跳到主要内容

2023-10-26 – Clientside Redemption Rate Error

Author: filipv
Date: 2023-10-26
Severity: High
Status: Resolved

On 26th October 2023, a client-side error in the Cycle configuration tab of the Artizen project on juicebox.money led to an incorrectly queued cycle: although the project owner (Rene, or nene❤.eth) intended for his project to have a 0% redemption rate, the cycle was queued with a redemption rate of 100% and a ballot redemption rate of 0%.

Rene deployed his project 13 days ago (on 2023-10-13) to receive funds from JBP-443 - Artizen x Juicebox matchfund. The Artizen project was deployed with funding cycle duration of 0 (unlocked cycle). Today (October 26th), Rene and I got on a call to update the cycle for the upcoming Artizen season.
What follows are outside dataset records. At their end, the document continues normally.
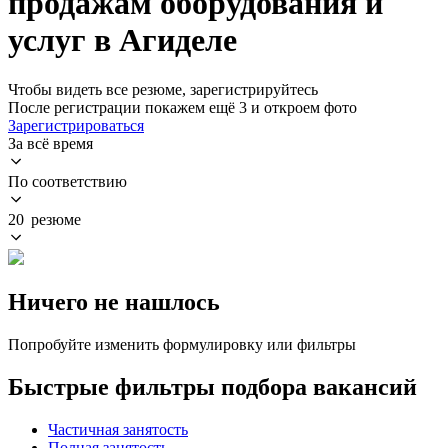
продажам оборудования и
услуг в Агиделе
Чтобы видеть все резюме, зарегистрируйтесь
После регистрации покажем ещё 3 и откроем фото
Зарегистрироваться
За всё время
По соответствию
20 резюме
Ничего не нашлось
Попробуйте изменить формулировку или фильтры
Быстрые фильтры подбора вакансий
Частичная занятость
Полная занятость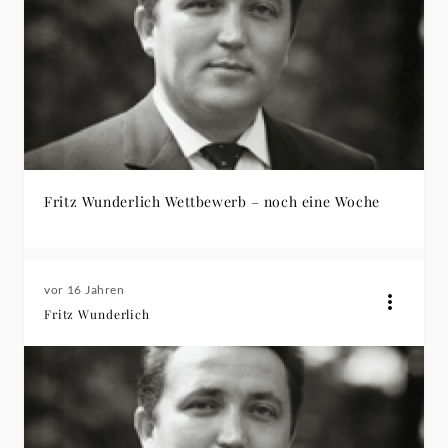
Fritz Wunderlich Wettbewerb – noch eine Woche
vor 16 Jahren
Fritz Wunderlich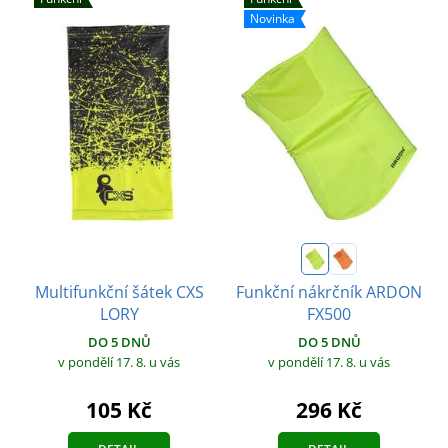
Novinka
Multifunkční šátek CXS
Funkční nákrčník ARDON
LORY
FX500
DO 5 DNŮ
DO 5 DNŮ
v pondělí 17. 8.
u vás
v pondělí 17. 8.
u vás
105 Kč
296 Kč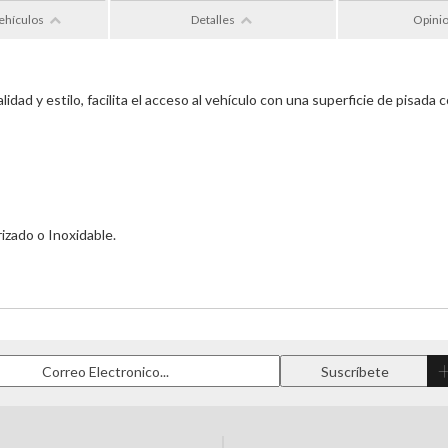
ehículos
Detalles
Opini
dad y estilo, facilita el acceso al vehículo con una superficie de pisada
izado o Inoxidable.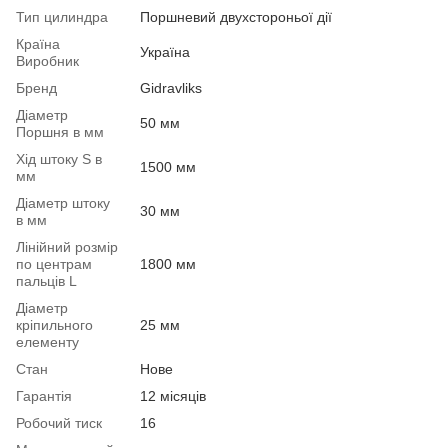
Тип цилиндра
Поршневий двухстороньої дії
Країна
Україна
Виробник
Бренд
Gidravliks
Діаметр
50 мм
Поршня в мм
Хід штоку S в
1500 мм
мм
Діаметр штоку
30 мм
в мм
Лінійний розмір
по центрам
1800 мм
пальців L
Діаметр
кріпильного
25 мм
елементу
Стан
Нове
Гарантія
12 місяців
Робочий тиск
16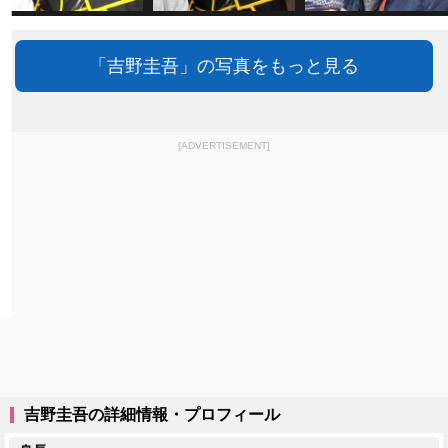
「吉野圭吾」の写真をもっと見る
[ADVERTISEMENT]
吉野圭吾の詳細情報・プロフィール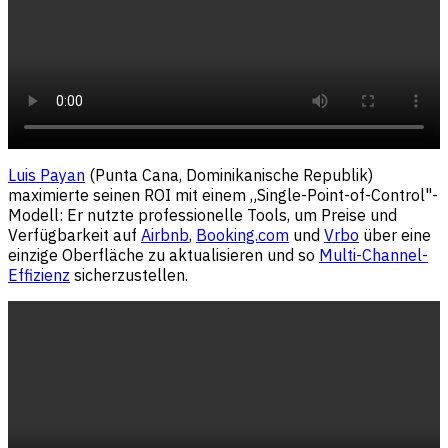
Luis Payan
(Punta Cana, Dominikanische Republik)
maximierte seinen ROI mit einem „Single-Point-of-Control"-
Modell: Er nutzte professionelle Tools, um Preise und
Verfügbarkeit auf
Airbnb
,
Booking.com
und
Vrbo
über eine
einzige Oberfläche zu aktualisieren und so
Multi-Channel-
Effizienz
sicherzustellen.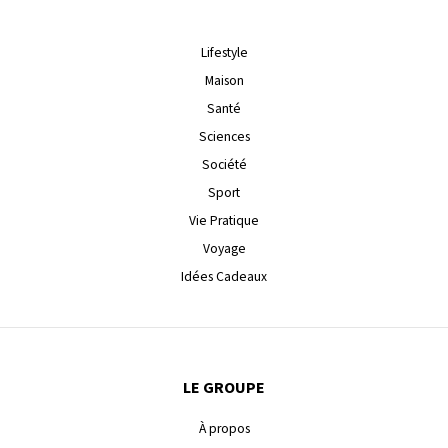
Lifestyle
Maison
Santé
Sciences
Société
Sport
Vie Pratique
Voyage
Idées Cadeaux
LE GROUPE
À propos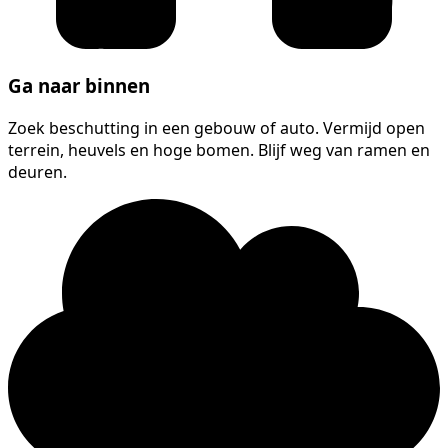
Ga naar binnen
Zoek beschutting in een gebouw of auto. Vermijd open
terrein, heuvels en hoge bomen. Blijf weg van ramen en
deuren.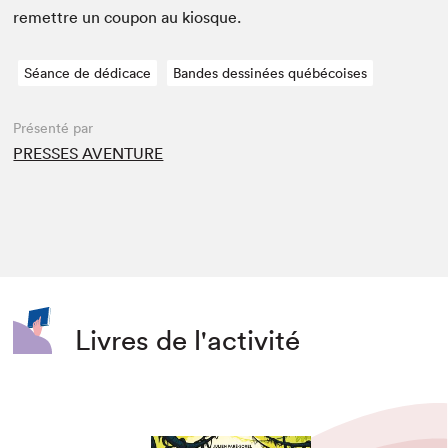
remet­tre un coupon au kiosque.
Séance de dédicace
Bandes dessinées québécoises
Présenté par
PRESSES AVENTURE
Livres de l'activité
The project was initially deployed with redemptions disabled (a 0% redemption rate). Rene intended for redemptions to be disabled during this cycle, and when reviewing the token settings, saw the following UI:

Wanting to ensure that redemptions were impossible, he disabled the "Enable redemption rate" option like so:

He then made several other changes and deployed the changes through the frontend. His cycle was queued with the following JBFundingCycleMetadata:

{
    JBGlobalFundingCycleMetadata: {
        allowSetTerminals: true,
        allowSetController: true,
        pauseTransfers: false,
    },
    reservedRate: "5000",
    redemptionRate: "10000",
    ballotRedemptionRate: "0",
    pausePay: false,
    pauseDistributions: false,
    pauseRedeem: false,
    pauseBurn: false,
    allowMinting: false,
    allowTerminalMigration: true,
    allowControllerMigration: true,
    holdFees: false,
    preferClaimedTokenOverride: false,
    useTotalOverflowForRedemptions: false,
    useDataSourceForPay: false,
    useDataSourceForRedeem: false,
    dataSource: "0x0000000000000000000000000000000000000000",
    metadata: "0"
}

In other words, his redemption rate was set to 100%, and his ballot redemption rate was set to 0%. I did not notice this during the call, but spotted it while double-checking the project's configuration afterwards. I then got on a call with Jango, Wraeth, and Matthew to discuss.

Wraeth then found the bug and began addressing it shortly afterwards:

Jango suggested the following remedial course of action:

  1. Archive the old project (hiding it on juicebox.money), and queue a cycle to return its current balance to JuiceboxDAO.
  2. Deploy a new, correctly configured project. Enable token minting at first to account for outstanding balances, and then lock the cycle with the right settings.
  3. Transfer the project to Rene.
  4. Update the artizenfund.eth ENS record to point to the new project.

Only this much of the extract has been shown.